**WHAT THE EXERCISE ASKS:** Below is a listing. Set down exactly the lines from the one containing "Opłaty za certyfikat rejestracyjny" through the one containing "Jakie są kary", both ends included, and leave out the rest.

**DATA FOR THIS TASK:**
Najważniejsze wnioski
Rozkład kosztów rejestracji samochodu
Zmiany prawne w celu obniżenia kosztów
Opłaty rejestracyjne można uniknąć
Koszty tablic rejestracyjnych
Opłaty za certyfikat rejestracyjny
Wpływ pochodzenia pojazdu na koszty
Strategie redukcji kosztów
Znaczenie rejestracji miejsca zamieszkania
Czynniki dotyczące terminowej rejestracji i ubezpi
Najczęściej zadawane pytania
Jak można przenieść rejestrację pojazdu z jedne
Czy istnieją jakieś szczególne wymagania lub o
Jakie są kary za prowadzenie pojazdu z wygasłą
--
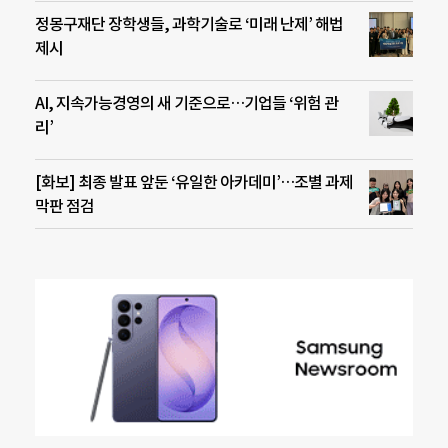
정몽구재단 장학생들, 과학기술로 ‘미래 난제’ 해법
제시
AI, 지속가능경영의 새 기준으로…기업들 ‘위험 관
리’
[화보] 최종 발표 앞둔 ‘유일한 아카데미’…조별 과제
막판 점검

**COMPLETED EXERCISE:**
Opłaty za certyfikat rejestracyjny
Wpływ pochodzenia pojazdu na koszty
Strategie redukcji kosztów
Znaczenie rejestracji miejsca zamieszkania
Czynniki dotyczące terminowej rejestracji i ubezpi
Najczęściej zadawane pytania
Jak można przenieść rejestrację pojazdu z jedne
Czy istnieją jakieś szczególne wymagania lub o
Jakie są kary za prowadzenie pojazdu z wygasłą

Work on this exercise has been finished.